Не дожидаясь ответа, поскольку он и не предполагался, угнездила на поднос высокий стакан в серебряном именном подстаканнике, налила до половины коричневой, почти черной, пахучей заварки, плеснула кипятка и щедро булькнула густых студенистых сливок. Ничего иного начальник не признавал.
— Трефилова и Банщикова. Через пятнадцать минут, — приказал полковник, входя в кабинет. — И соедините с пятым.
— Пятый. Первая линия.
— Вот старая корова, — раздраженно ругнулся полковник, снимая трубку. — Раздеться не дала. Ну, сама чай налила, так дай шефу хоть глоток сделать!
Впрочем, это раздражение было, скорее, привычной же похвалой себе: подчиненные, вышколенные годами совместной службы, исполняли его указания немедленно и буквально. Однако, увы, не все. Некоторые, те, что пришли из других подразделений, позволяли себе черт знает что! Например, тот же Трефилов.
— Здорово, полковник, — возник в трубке вальяжный голос пятого. — Как столица нашей родины? Как встретили? А главное, как проводили?
— Взашей проводили, — мрачно хохотнул Стыров. — Требуют повторения весеннего подвига. Причем показательного.
— Деньги дают?
— И консультантов.
— Чего такой кипеж?
— Да депутаты наши опять закон на доработку отправили.
— Вот, пидорасы! Сидят там, в задницах ковыряют. А мы тут…
— Вот именно, а мы тут. Нашли убийцу? Да знаю, что не нашли. А он сейчас наша палка-выручалка!
— Найдем, куда денется? Компания вся у нас, одного только нет, который с этим Баязитовым сбежал. Как провалились! Оба. Отсиживаются где, что ли. Вчера начали подвалы прочесывать.
— Я чего-то не догоняю: как пацан с такой фамилией к скинам попал? Он кто? Казах?
— Нет, русский, фамилия по отчиму. Мать-одиночка воспитывала. Ходим за ней, пока без толку. Она сама его ищет.
— Ясно. Забрось материалы. А завтра — давай ко мне. Нам сейчас нужны буря и натиск. Массово и кроваво. Чтоб наши законотворцы аж взмокли от страха. И ищи пацана. Я сегодня своих подключу.
— Буря планируется только у нас?
— Да нет. Штормовое предупреждение по всей стране.
— Понял. Конец связи?
— Начало, Палыч. Исключительно начало. А сроку нам с тобой — два месяца.
Чай не успел остыть за время короткого разговора, и полковник с удовольствием отхлебнул из тонкого стакана. Такой чай он приучился пить в Казахстане, когда зеленым лейтенантом прибыл к первому месту службы — на Байконур. В морозы питье согревало лучше спирта, после пиалы такого напитка абсолютно не хотелось есть. Правда, казахи непременно подавали к чаю тонко нарезанное мясо — сурет. Вот это сочетание — густой сладкий чай со сливками или сметаной, а то и с куском масла да острая, крепко соленая вяленая конина — так и осталось любимым лакомством Стырова на всю жизнь. Ясно, теперь уже в усеченном виде. Откуда в Питере домашняя казахская вяленина? Раньше, до распада Союза, друзья-казахи, наезжая в Питер, непременно привозили сурет, зная, как любит его Стыров.

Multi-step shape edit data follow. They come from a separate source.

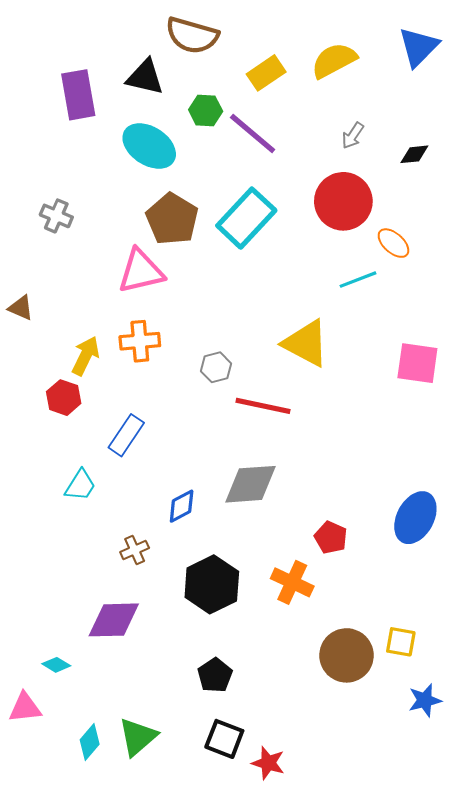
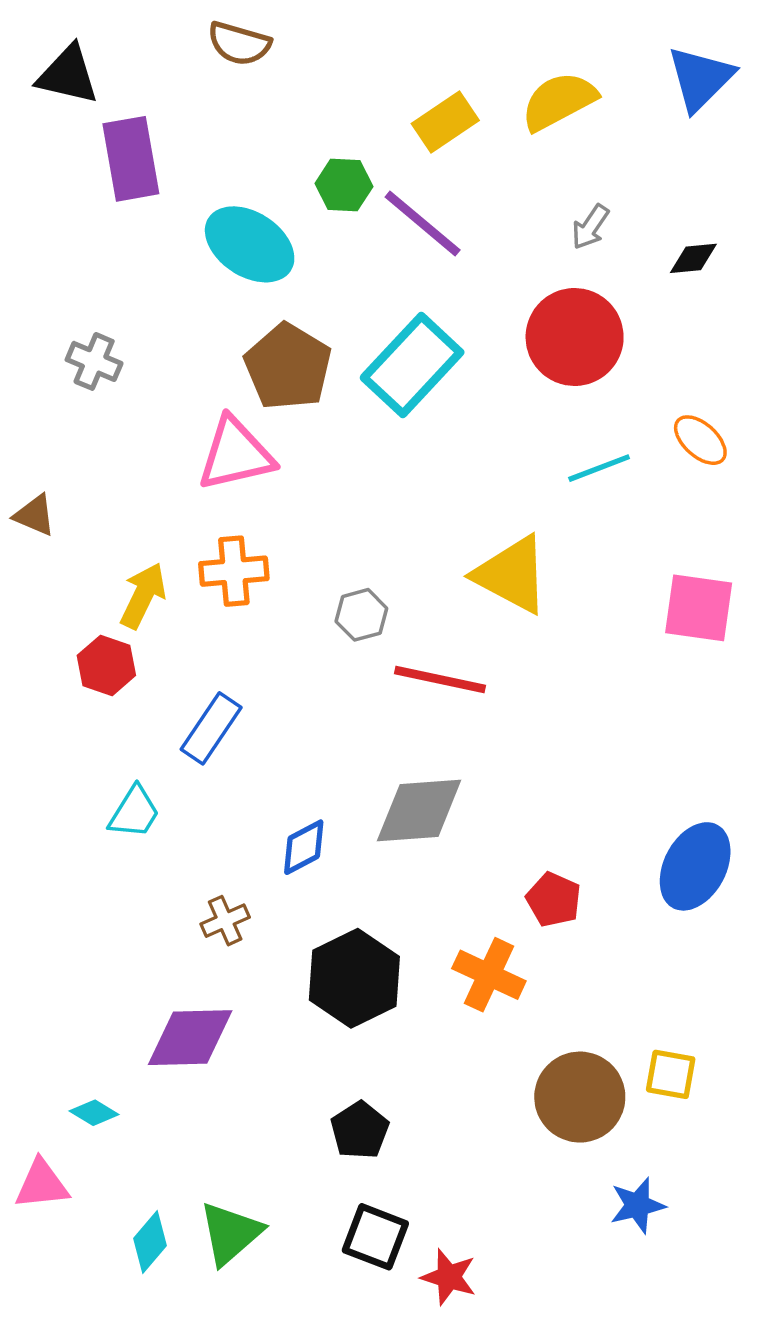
brown semicircle: (192, 35) -> (239, 43), moved, size x0.7
black triangle: (145, 77) -> (68, 75), moved
orange ellipse: (393, 243) -> (700, 440), moved
blue star: (425, 700) -> (637, 1205), moved

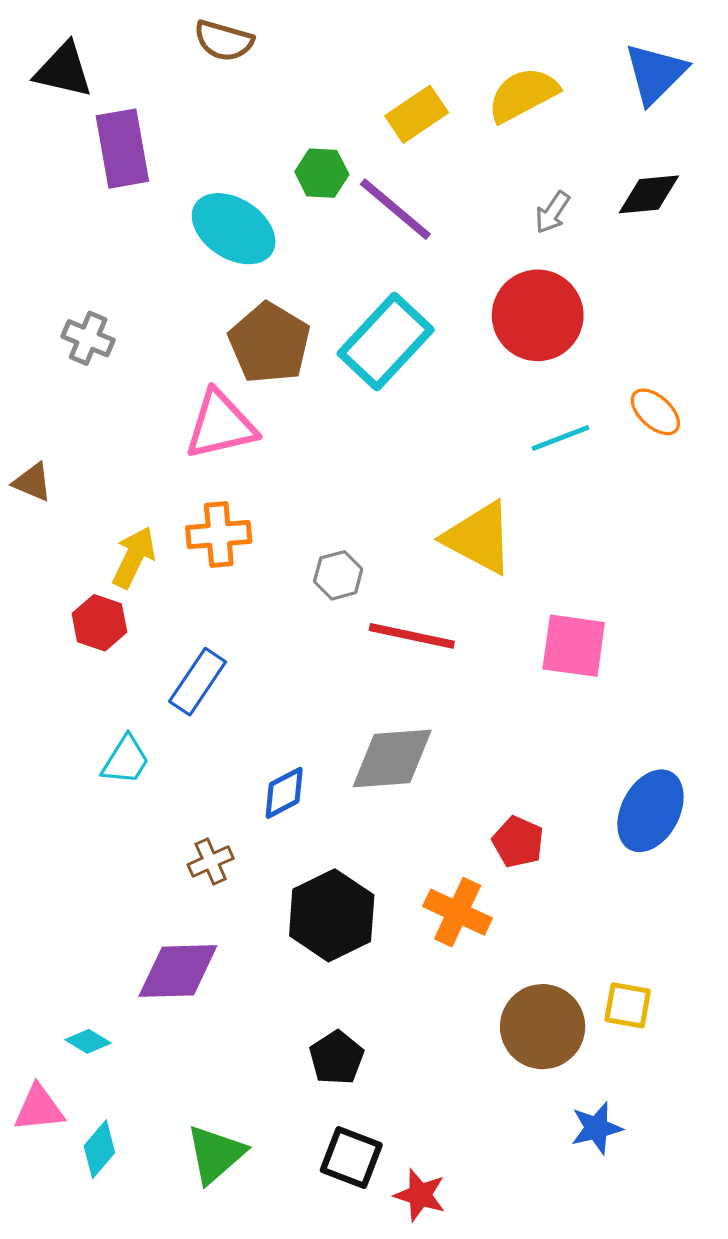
black diamond: (693, 258) -> (649, 194), moved, size x1.4
pink square: (699, 608) -> (574, 646), moved
cyan diamond: (150, 1242) -> (99, 1149), moved

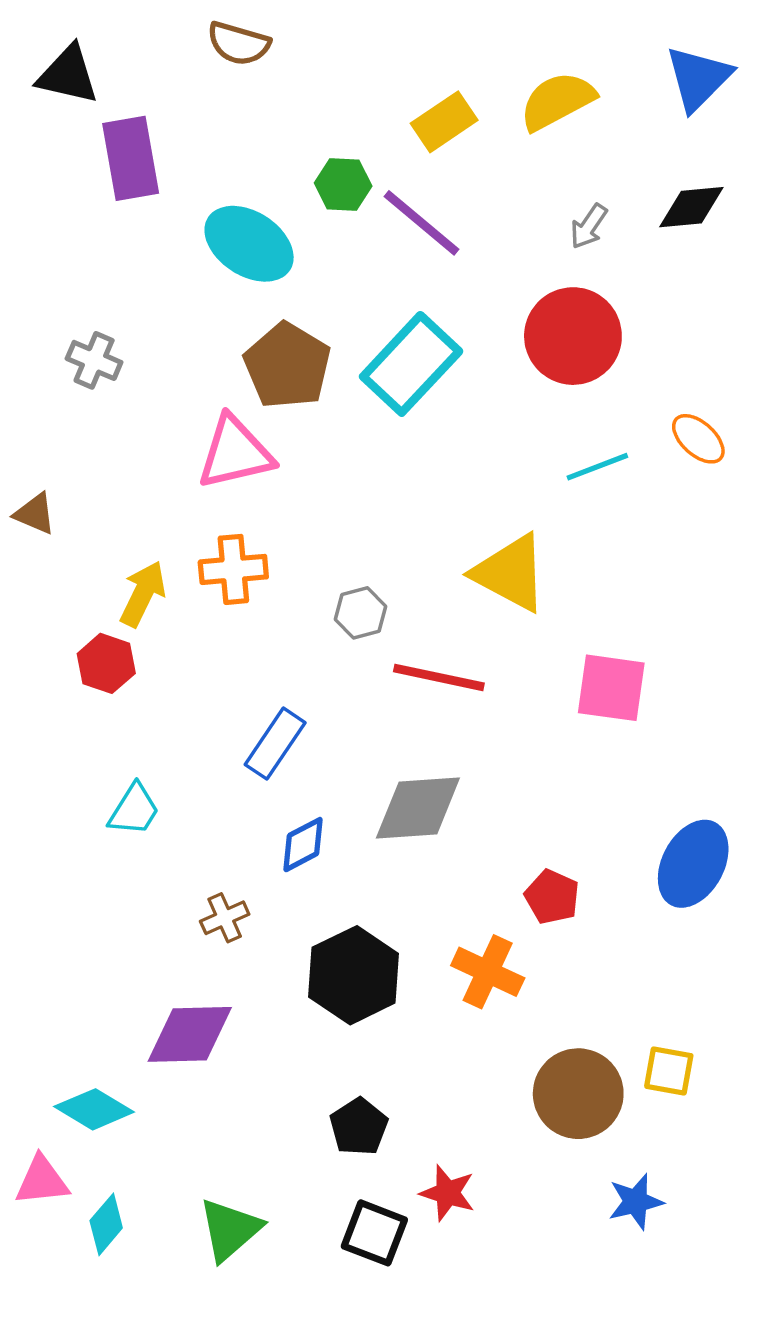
blue rectangle: (198, 682) -> (275, 744), moved
cyan diamond: (88, 1041) -> (94, 1109), size x1.6
red star: (420, 1195) -> (448, 1193), moved

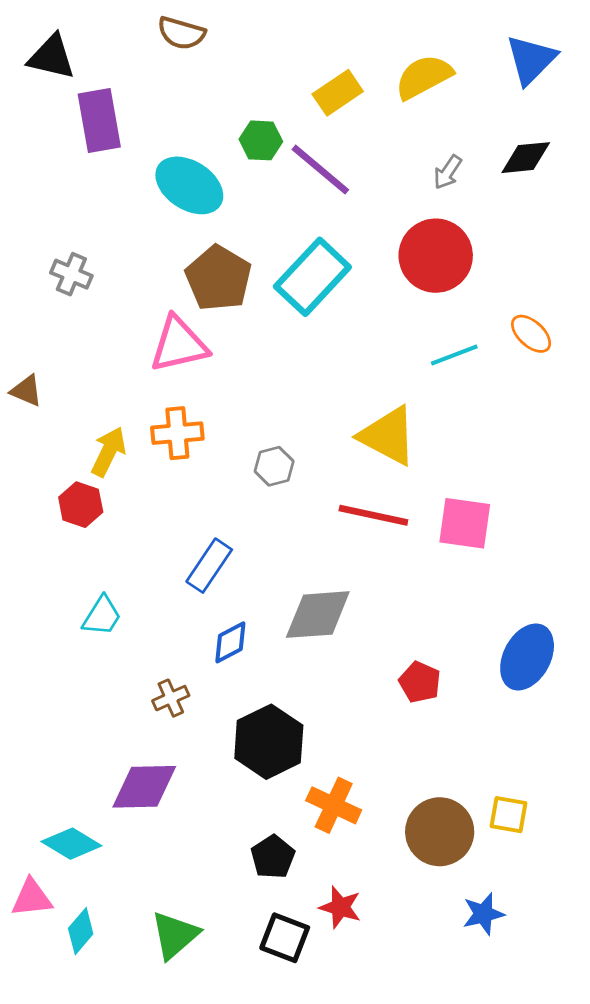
red line: (439, 677) -> (373, 515), moved
orange cross: (488, 972) -> (334, 805), moved

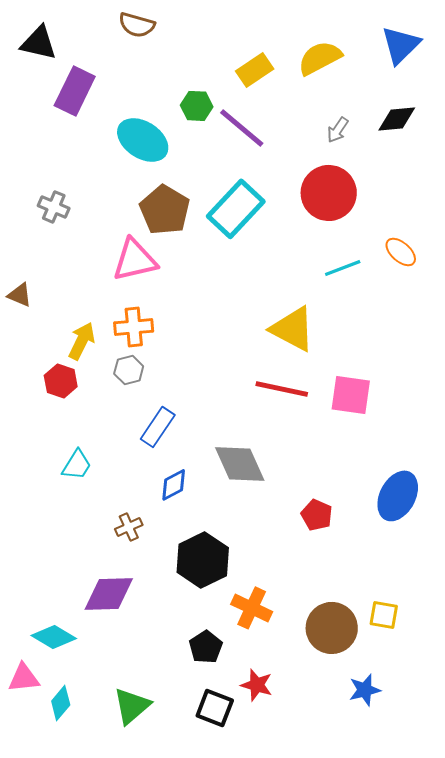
purple rectangle: (99, 121) -> (75, 91), turned 36
gray hexagon: (274, 466) -> (129, 370), moved
gray diamond: (318, 615) -> (240, 464), turned 70

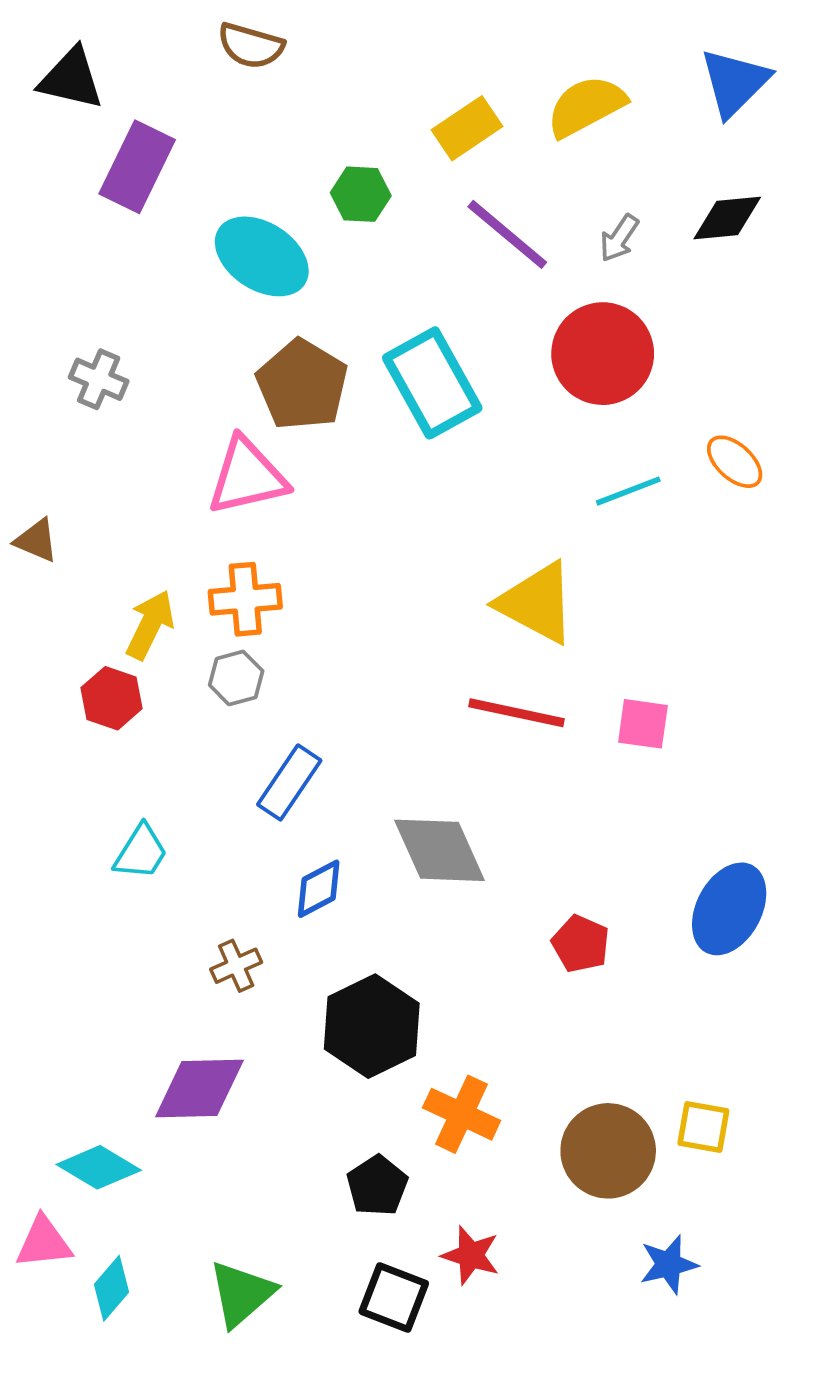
purple line: (242, 128) -> (507, 234), moved
cyan rectangle: (236, 209) -> (432, 383), turned -72
pink square: (351, 395) -> (643, 724), size x0.7

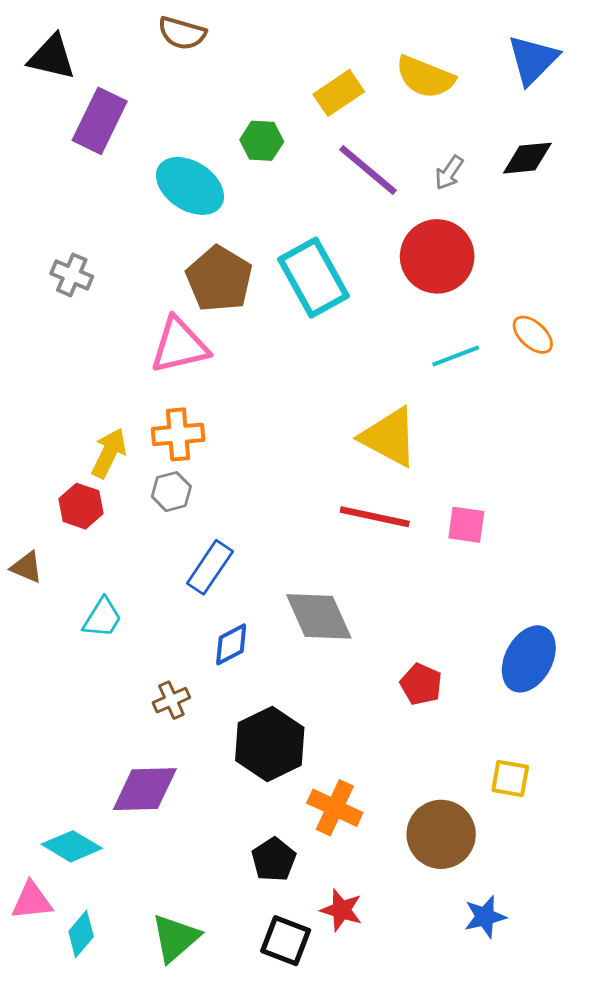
yellow semicircle: (586, 106) -> (425, 77), turned -130
brown triangle: (36, 541) -> (27, 567), moved
yellow square: (703, 1127) -> (510, 779), moved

Так ведь раньше и солнце светило ярче, чего вспоминать?
За годы службы в Казахстане Стыров успел по-хорошему привязаться и к природе, и местным жителям, по достоинству оценив молчаливую преданность и исключительное дружелюбие казахов. И теперь, по уши погрузившись в новую, далеко не однозначную свою деятельность, все время опасался, что в сводках «с места уличных боев» среди жертв обнаружится казах по национальности. Он, полковник Стыров, этого искренне не хотел.
— Трефилов и Банщиков, — доложила секретарь.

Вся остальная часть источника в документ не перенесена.